Challenges also arose when we met with the research groups to discuss their primary research questions. When we listened to their hypotheses, we became familiar with the etiologies of some of the terms used within sociology. For instance, we learned the different connotations that terms such as “gender,” “a college hook-up,” and “transgender and transsexual roles” could have within our campus society and how important it was to accurately define them in our study if we wanted to produce relevant data. Overall, our ability to define and learn different terms across the two disciplines was a beneficial and necessary first step in the consulting process.
Defining Our Role: Forming Questions
Upon meeting with the groups, our first task was to help them brainstorm about how they might improve their research questions and hypotheses. With limited space on the survey reserved for each group, it was important that they have specific questions in mind.
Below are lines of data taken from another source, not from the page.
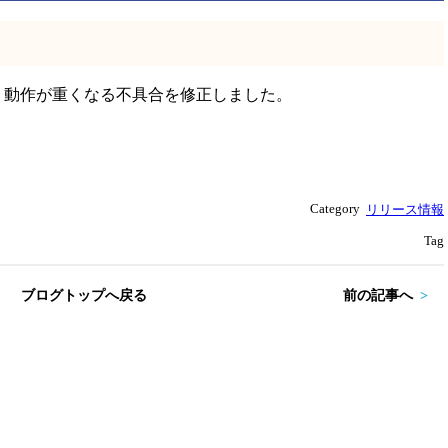
、動作が重くなる不具合を修正しました。
Category
リリース情報
Tag
ブログトップへ戻る
前の記事へ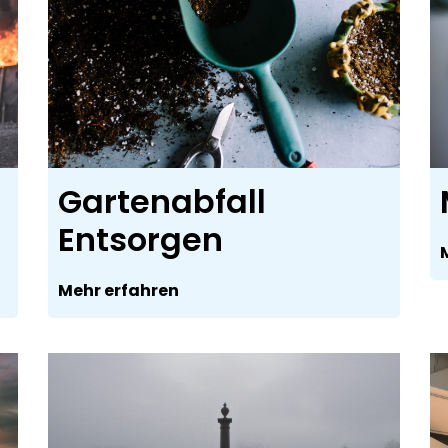
Gartenabfall
Entsorgen
Mehr erfahren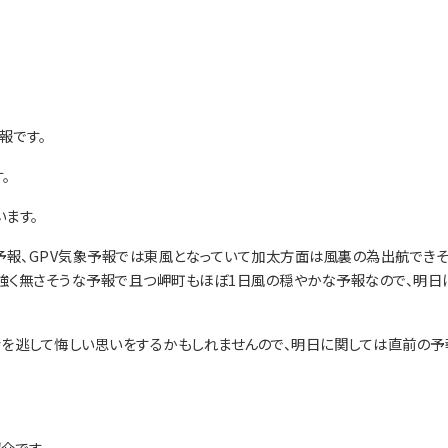
報です。
。
ます。
予報、GPV気象予報では東風となっていて加太方面は風裏の為出航でき
強く無さそうな予報で且つ岬町もほぼ1日風の穏やかな予報なので、明日
を逃して悔しい思いをするかもしれませんので、明日に関しては直前の予
介です。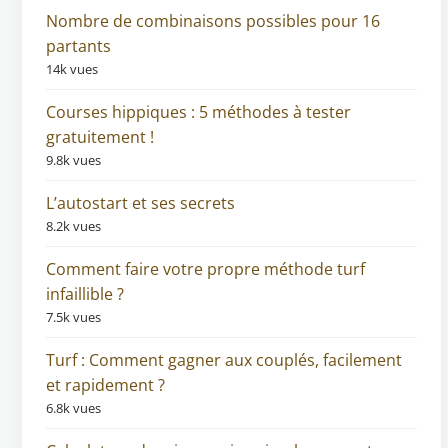
Nombre de combinaisons possibles pour 16
partants
14k vues
Courses hippiques : 5 méthodes à tester
gratuitement !
9.8k vues
L’autostart et ses secrets
8.2k vues
Comment faire votre propre méthode turf
infaillible ?
7.5k vues
Turf : Comment gagner aux couplés, facilement
et rapidement ?
6.8k vues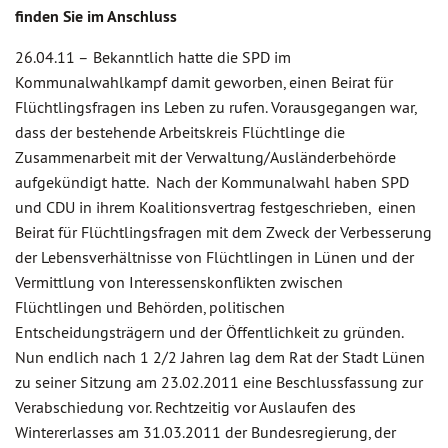
finden Sie im Anschluss
26.04.11 –
Bekanntlich hatte die SPD im
Kommunalwahlkampf damit geworben, einen Beirat für
Flüchtlingsfragen ins Leben zu rufen. Vorausgegangen war,
dass der bestehende Arbeitskreis Flüchtlinge die
Zusammenarbeit mit der Verwaltung/Ausländerbehörde
aufgekündigt hatte. Nach der Kommunalwahl haben SPD
und CDU in ihrem Koalitionsvertrag festgeschrieben, einen
Beirat für Flüchtlingsfragen mit dem Zweck der Verbesserung
der Lebensverhältnisse von Flüchtlingen in Lünen und der
Vermittlung von Interessenskonflikten zwischen
Flüchtlingen und Behörden, politischen
Entscheidungsträgern und der Öffentlichkeit zu gründen.
Nun endlich nach 1 2/2 Jahren lag dem Rat der Stadt Lünen
zu seiner Sitzung am 23.02.2011 eine Beschlussfassung zur
Verabschiedung vor. Rechtzeitig vor Auslaufen des
Wintererlasses am 31.03.2011 der Bundesregierung, der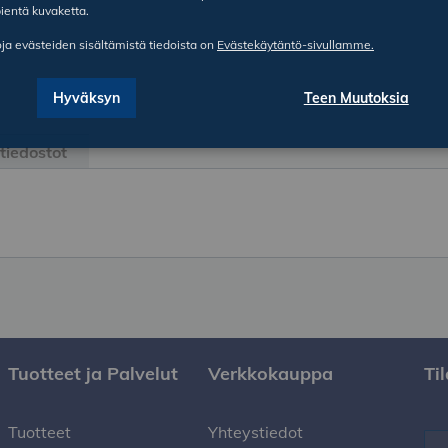
ientä kuvaketta.
oja evästeiden sisältämistä tiedoista on
Evästekäytäntö-sivullamme.
Hyväksyn
Teen Muutoksia
etiedostot
Tuotteet ja Palvelut
Verkkokauppa
Ti
Tuotteet
Yhteystiedot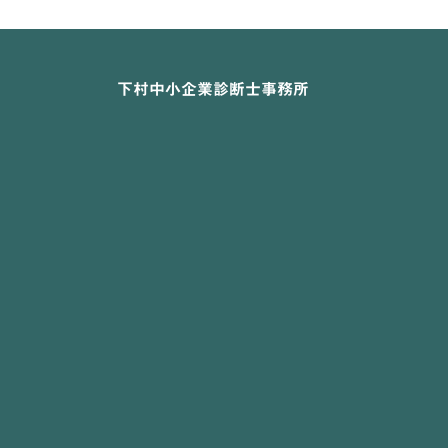
下村中小企業診断士事務所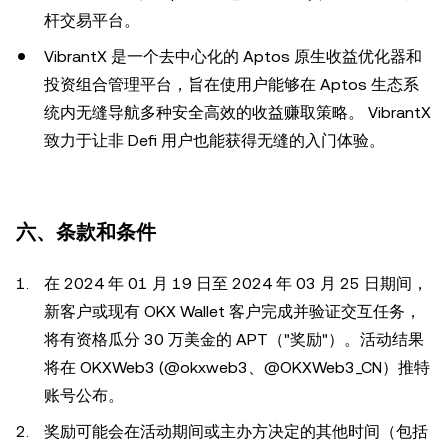
杆交易平台。
VibrantX 是一个去中心化的 Aptos 原生收益优化器和
投资组合管理平台，旨在使用户能够在 Aptos 生态系
统内无缝导航多种安全高效的收益赚取策略。 VibrantX
致力于让非 Defi 用户也能获得无缝的入门体验。
六、条款和条件
在 2024 年 01 月 19 日至 2024 年 03 月 25 日期间，
新客户或现有 OKX Wallet 客户完成并验证交互任务，
将有资格瓜分 30 万美金的 APT（"奖励"）。活动结果
将在 OKXWeb3 (@okxweb3、@OKXWeb3_CN）推特
账号公布。
奖励可能会在活动期间或主办方决定的其他时间（包括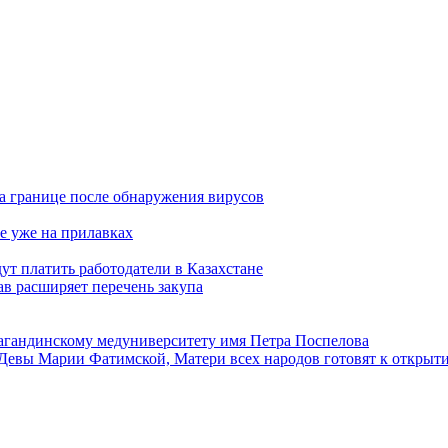
а границе после обнаружения вирусов
е уже на прилавках
ут платить работодатели в Казахстане
в расширяет перечень закупа
агандинскому медуниверситету имя Петра Поспелова
Девы Марии Фатимской, Матери всех народов готовят к открыт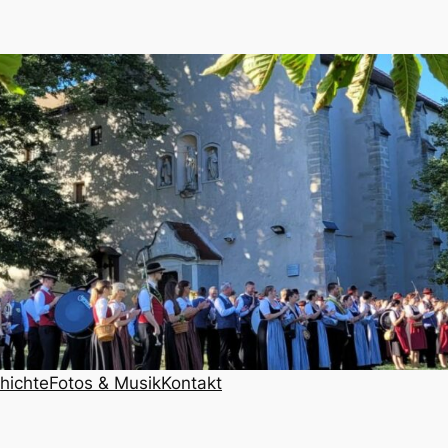
hichte
Fotos & Musik
Kontakt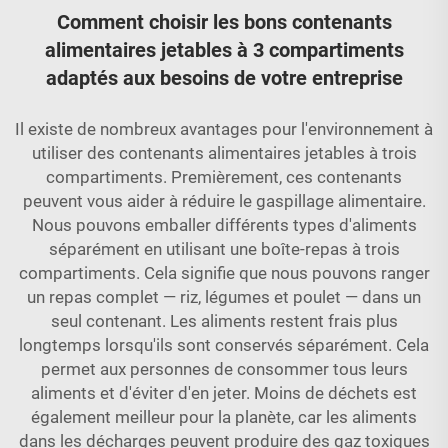
Comment choisir les bons contenants
alimentaires jetables à 3 compartiments
adaptés aux besoins de votre entreprise
Il existe de nombreux avantages pour l'environnement à
utiliser des contenants alimentaires jetables à trois
compartiments. Premièrement, ces contenants
peuvent vous aider à réduire le gaspillage alimentaire.
Nous pouvons emballer différents types d'aliments
séparément en utilisant une boîte-repas à trois
compartiments. Cela signifie que nous pouvons ranger
un repas complet — riz, légumes et poulet — dans un
seul contenant. Les aliments restent frais plus
longtemps lorsqu'ils sont conservés séparément. Cela
permet aux personnes de consommer tous leurs
aliments et d'éviter d'en jeter. Moins de déchets est
également meilleur pour la planète, car les aliments
dans les décharges peuvent produire des gaz toxiques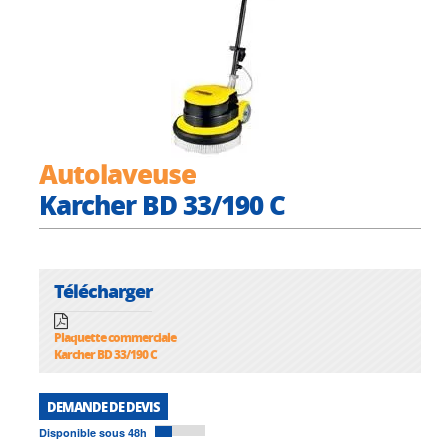
Autolaveuse
Karcher BD 33/190 C
Télécharger
Plaquette commerciale
Karcher BD 33/190 C
DEMANDE DE DEVIS
Disponible sous 48h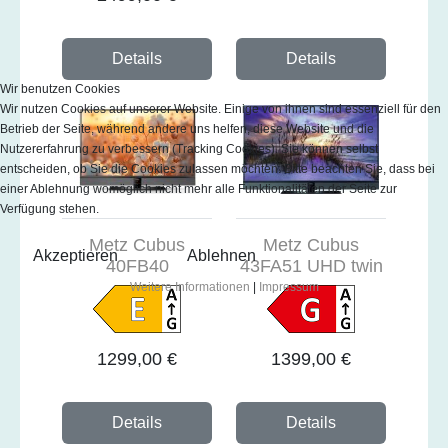
Details
Details
Wir benutzen Cookies
Wir nutzen Cookies auf unserer Website. Einige von ihnen sind essenziell für den
Betrieb der Seite, während andere uns helfen, diese Website und die
Nutzererfahrung zu verbessern (Tracking Cookies). Sie können selbst
entscheiden, ob Sie die Cookies zulassen möchten. Bitte beachten Sie, dass bei
einer Ablehnung womöglich nicht mehr alle Funktionalitäten der Seite zur
Verfügung stehen.
Metz Cubus
Metz Cubus
Akzeptieren
Ablehnen
40FB40
43FA51 UHD twin
Weitere Informationen
|
Impressum
1299,00 €
1399,00 €
Details
Details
We also encouraged them to think ahead to the data analysis stage—do the questions they ask provide the outcomes necessary to assess their hypotheses? We worked together to formulate questions that would yield responses addressing their primary and secondary research questions.
As statisticians, we tried to quantify as many variables as possible, which can be challenging when it comes to asking questions about attitudes or emotions. Eventually, we were able to find solutions that would satisfy both parties, such as building Likert scale indexes or including quantitative responses for outcomes such as the total number of relationships a subject had during a given period. It was helpful for us to have a look at the electronic questionnaire before it was sent out because we were able to think ahead to make suggestions for how to collect and code the data. We also were able to start thinking as a consulting group about how we might analyze the data.
What was more important to explain early on was our intended role as undergraduate statistical consultants. After all, the sociology students were our peers and we did not want to step on any toes. As it turned out, some groups came expecting us to simply guide them through the stages, while others came under the impression that we would do the complete statistical analysis for them. Fortunately, we were somewhat prepared for the diversity of statistical clients from our experience through CIR.